Search code examples
gitcontinuous-integrationmsysgitgitosisgit-push

Preventing git push from sending entire repo if not up-to-date


Related question: why does Git send whole repository each time push origin master

The short version: When working with two Git repositories, even if 99% of the commit objects are identical, using git push to send a commit to repository B when origin is set to point to repo A causes all objects (200MB +) to be transferred.

The much longer version: We have a second Git repository set up on our continuous integration server. After we have prepared our commit objects locally, instead of pushing directly to origin/master as one normally would, we instead push our changes to a branch on this second repository. The CI server picks up the new branch, auto-rebases it onto master, runs our integration tests and, if all is well, pushes the branch to origin/master on the master repo.

The CI server also periodically calls git fetch to retrieve the latest copy of origin/master from the master repo, in case someone has gone around the CI process and pushed directly.

This works wonderfully, especially if one does a git fetch; git rebase origin/master before pushing to the CI repo; Git only sends the commit objects that are not already in origin/master. If one skips the fetch/rebase step before pushing, the process still works, but Git appears to send, if not all, then a majority of commit objects to the CI repo -- currently more than 200MB worth. (A fresh clone of our repo clocks in at 225MB.)

Are we doing something wrong? Is there a way to correct this behaviour such that Git only sends the commit objects it needs to form the branch on the CI repo?
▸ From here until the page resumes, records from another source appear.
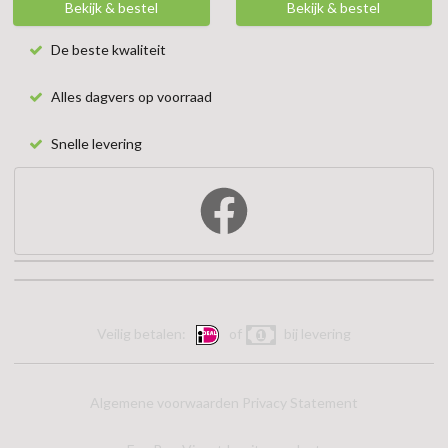
Bekijk & bestel
Bekijk & bestel
De beste kwaliteit
Alles dagvers op voorraad
Snelle levering
Veilig betalen:
of
bij levering
Algemene voorwaarden
Privacy Statement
We can obviously work around the issue by doing a pre-push git fetch; git rebase origin/master, but it feels like we should be able to skip that step, especially because pushing directly to the master repo does not present the same problem.

Our repos are served up by Gitosis 0.2, and our clients are overwhelmingly running msysgit 1.7.3.1-preview.


Solution

  • It turns out the simplest solution to this problem is to fetch right before the push:

    $ git fetch origin master
    $ git push user@host:repo.git HEAD:refs/heads/commit128952690069
    

    In our case, it's important to fetch a specific branch into FETCH_HEAD; in this way, the user's local branch state will be unaffected, but we still receive the most up-to-date set of objects from the main repository; the following git push will always have the ancestor commit present when the Git starts to pack objects.

    I did some tooling around with git pack-objects: if one builds a pack file containing the commits <common_ancestor>..HEAD, it only packs as much data as is required:

    $ echo $(git merge-base master origin/master)..HEAD | git pack-objects --revs --thin --stdout --all-progress-implied > packfile
    

    However, issuing git push with the repository in the same state causes all objects to get packed and sent.

    I suspect what happens is that upon connecting to the Git repo, one receives the SHA of the latest revision in the repo -- if Git does not have the commit object represented by that SHA locally, it cannot run git merge-base to determine the common ancestor; therefore, it must send all the objects to the remote repo. If that commit object does exist, then git merge-base succeeds, and the pack file can be built referencing the common ancestor.